RECORDS TO USE:
────────
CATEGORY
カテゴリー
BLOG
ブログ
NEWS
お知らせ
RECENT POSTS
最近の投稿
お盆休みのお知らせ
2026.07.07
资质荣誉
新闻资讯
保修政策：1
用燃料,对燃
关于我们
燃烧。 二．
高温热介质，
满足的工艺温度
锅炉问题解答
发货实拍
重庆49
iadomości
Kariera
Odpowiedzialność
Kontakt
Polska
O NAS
────────
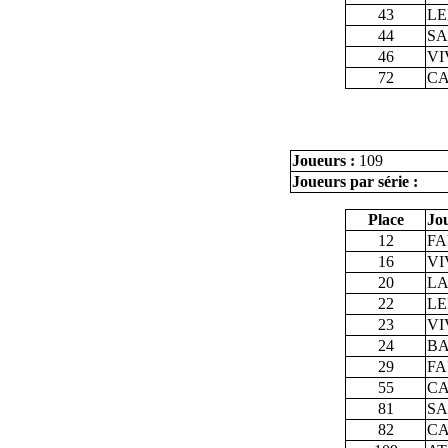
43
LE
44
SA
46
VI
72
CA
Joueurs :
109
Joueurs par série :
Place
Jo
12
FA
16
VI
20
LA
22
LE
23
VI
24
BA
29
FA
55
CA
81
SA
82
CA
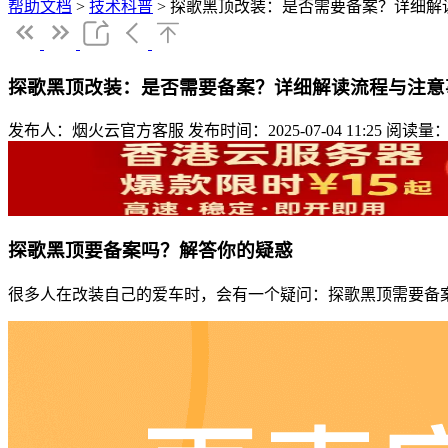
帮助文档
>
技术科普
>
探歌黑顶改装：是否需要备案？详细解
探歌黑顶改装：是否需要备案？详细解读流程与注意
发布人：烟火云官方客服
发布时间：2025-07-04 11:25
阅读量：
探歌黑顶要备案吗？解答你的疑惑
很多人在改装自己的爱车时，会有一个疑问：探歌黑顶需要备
────────
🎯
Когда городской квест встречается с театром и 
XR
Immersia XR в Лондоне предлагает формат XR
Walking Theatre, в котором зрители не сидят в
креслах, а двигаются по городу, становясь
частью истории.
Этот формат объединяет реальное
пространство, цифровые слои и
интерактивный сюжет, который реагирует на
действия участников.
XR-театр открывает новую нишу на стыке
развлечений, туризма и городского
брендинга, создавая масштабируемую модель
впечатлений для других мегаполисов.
────────
ACTION ITEM:
What lines of the data contain the string "探歌黑顶改装"? List them.

THE COMPLETED TASK:
探歌黑顶改装：是否需要备案？详细解
探歌黑顶改装：是否需要备案？详细解读流程与注意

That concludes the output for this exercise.